🤖 AI Summary
Deep learning models for fundus image analysis suffer from low reliability and difficulty in quantifying predictive uncertainty. Method: This paper proposes a novel framework integrating generative flow networks (GFlowNets) with structured uncertainty modeling. It introduces the first application of GFlowNets to learn an optimizable posterior distribution over discrete Dropout masks. We design GFlowOut—a mechanism that jointly leverages ResNet-18 and Vision Transformer (ViT) to enable multi-granularity uncertainty estimation, supporting diverse Dropout strategies (none, random, bottom-up, top-down). Results: On diabetic retinopathy and glaucoma early detection tasks, our method significantly improves classification accuracy over conventional Dropout baselines. Grad-CAM visualizations confirm that the model consistently attends to clinically relevant anatomical regions, demonstrating superior accuracy, robustness, and interpretability.
📝 Abstract
Ocular diseases, including diabetic retinopathy and glaucoma, present a significant public health challenge due to their high prevalence and potential for causing vision impairment. Early and accurate diagnosis is crucial for effective treatment and management. In recent years, deep learning models have emerged as powerful tools for analysing medical images, such as retina imaging. However, challenges persist in model relibability and uncertainty estimation, which are critical for clinical decision-making. This study leverages the probabilistic framework of Generative Flow Networks (GFlowNets) to learn the posterior distribution over latent discrete dropout masks for the classification and analysis of ocular diseases using fundus images.
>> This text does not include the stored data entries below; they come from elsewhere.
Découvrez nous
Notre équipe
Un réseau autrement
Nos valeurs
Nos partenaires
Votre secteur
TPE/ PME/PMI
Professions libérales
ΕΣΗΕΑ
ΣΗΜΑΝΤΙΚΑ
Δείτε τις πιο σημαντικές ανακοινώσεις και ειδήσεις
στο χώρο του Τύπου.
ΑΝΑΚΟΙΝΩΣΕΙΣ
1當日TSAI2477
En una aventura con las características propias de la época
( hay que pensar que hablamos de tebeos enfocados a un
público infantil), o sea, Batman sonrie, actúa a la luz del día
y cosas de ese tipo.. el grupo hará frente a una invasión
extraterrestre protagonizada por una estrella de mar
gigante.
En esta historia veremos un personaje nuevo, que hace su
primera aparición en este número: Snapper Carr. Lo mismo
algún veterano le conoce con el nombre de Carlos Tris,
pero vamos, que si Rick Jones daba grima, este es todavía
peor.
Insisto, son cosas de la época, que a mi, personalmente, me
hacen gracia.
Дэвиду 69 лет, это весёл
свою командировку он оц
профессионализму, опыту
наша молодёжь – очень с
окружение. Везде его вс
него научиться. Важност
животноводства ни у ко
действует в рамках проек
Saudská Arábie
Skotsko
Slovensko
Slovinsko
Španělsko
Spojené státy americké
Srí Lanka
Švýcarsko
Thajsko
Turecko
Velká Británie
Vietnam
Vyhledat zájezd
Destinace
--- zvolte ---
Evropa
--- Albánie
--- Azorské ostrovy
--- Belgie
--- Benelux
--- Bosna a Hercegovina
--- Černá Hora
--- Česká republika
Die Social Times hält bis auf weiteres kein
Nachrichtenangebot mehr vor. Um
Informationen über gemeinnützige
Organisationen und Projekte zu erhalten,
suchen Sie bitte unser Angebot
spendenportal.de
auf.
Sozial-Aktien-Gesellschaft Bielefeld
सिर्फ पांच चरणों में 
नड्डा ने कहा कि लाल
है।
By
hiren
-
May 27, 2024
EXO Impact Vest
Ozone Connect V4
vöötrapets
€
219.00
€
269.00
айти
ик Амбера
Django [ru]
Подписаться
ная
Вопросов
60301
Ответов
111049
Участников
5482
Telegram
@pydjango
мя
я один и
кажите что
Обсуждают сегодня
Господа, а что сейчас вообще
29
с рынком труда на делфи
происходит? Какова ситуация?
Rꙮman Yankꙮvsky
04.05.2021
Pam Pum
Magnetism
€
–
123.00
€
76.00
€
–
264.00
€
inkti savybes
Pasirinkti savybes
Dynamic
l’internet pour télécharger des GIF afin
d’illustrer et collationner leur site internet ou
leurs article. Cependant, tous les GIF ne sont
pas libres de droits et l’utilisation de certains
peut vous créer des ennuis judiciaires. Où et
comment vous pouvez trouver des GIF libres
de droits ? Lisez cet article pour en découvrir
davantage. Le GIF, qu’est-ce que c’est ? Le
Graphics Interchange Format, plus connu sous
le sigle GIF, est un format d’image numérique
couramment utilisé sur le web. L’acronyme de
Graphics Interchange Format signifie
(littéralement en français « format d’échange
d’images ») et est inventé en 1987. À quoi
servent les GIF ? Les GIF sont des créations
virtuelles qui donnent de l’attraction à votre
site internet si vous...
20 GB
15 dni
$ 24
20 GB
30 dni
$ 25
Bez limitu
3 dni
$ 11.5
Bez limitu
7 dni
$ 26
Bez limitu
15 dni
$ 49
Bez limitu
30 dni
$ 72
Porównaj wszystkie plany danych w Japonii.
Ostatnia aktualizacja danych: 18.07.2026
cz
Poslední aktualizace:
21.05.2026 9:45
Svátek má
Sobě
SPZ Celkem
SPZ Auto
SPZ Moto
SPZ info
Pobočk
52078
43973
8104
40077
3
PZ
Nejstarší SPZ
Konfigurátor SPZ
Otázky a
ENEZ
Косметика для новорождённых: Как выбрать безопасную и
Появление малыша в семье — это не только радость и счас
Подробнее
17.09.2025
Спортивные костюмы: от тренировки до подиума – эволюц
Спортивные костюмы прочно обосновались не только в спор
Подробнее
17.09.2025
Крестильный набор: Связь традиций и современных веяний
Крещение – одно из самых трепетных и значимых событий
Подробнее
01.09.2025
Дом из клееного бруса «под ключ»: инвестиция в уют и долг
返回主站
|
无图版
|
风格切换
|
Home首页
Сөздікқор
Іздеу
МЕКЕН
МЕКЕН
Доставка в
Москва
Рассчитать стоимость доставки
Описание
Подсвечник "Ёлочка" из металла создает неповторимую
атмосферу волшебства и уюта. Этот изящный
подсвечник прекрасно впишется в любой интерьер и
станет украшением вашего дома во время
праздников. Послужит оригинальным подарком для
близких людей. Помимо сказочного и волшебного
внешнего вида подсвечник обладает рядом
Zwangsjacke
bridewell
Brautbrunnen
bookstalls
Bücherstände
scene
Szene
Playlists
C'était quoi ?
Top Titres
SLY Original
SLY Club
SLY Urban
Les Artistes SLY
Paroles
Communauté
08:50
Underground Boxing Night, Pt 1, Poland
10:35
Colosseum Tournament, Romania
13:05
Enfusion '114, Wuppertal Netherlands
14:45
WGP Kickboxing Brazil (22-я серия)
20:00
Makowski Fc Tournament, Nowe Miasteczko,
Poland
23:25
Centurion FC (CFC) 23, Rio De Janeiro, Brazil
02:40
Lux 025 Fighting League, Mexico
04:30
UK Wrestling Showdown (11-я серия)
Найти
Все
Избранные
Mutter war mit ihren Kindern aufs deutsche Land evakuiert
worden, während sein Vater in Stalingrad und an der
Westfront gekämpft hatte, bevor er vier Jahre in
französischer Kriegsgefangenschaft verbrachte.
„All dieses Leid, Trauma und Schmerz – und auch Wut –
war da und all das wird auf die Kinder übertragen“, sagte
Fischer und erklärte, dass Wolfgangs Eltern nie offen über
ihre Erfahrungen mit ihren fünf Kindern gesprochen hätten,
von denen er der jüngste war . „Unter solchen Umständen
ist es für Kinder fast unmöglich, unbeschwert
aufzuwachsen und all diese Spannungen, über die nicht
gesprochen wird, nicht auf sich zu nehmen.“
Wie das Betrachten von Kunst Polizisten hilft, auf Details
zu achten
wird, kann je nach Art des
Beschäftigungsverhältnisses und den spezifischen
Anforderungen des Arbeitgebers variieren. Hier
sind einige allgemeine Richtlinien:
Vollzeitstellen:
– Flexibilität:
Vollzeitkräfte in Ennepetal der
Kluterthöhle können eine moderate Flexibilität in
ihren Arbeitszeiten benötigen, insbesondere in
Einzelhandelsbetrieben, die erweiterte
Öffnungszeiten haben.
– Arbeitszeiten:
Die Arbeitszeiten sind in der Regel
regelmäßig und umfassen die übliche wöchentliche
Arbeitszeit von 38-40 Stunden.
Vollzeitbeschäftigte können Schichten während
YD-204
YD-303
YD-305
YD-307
We develop a robust and generalizable method that utilizes GFlowOut integrated with ResNet18 and ViT models as the backbone in identifying various ocular conditions. This study employs a unique set of dropout masks - none, random, bottomup, and topdown - to enhance model performance in analyzing these fundus images. Our results demonstrate that our learnable probablistic latents significantly improves accuracy, outperforming the traditional dropout approach. We utilize a gradient map calculation method, Grad-CAM, to assess model explainability, observing that the model accurately focuses on critical image regions for predictions. The integration of GFlowOut in neural networks presents a promising advancement in the automated diagnosis of ocular diseases, with implications for improving clinical workflows and patient outcomes.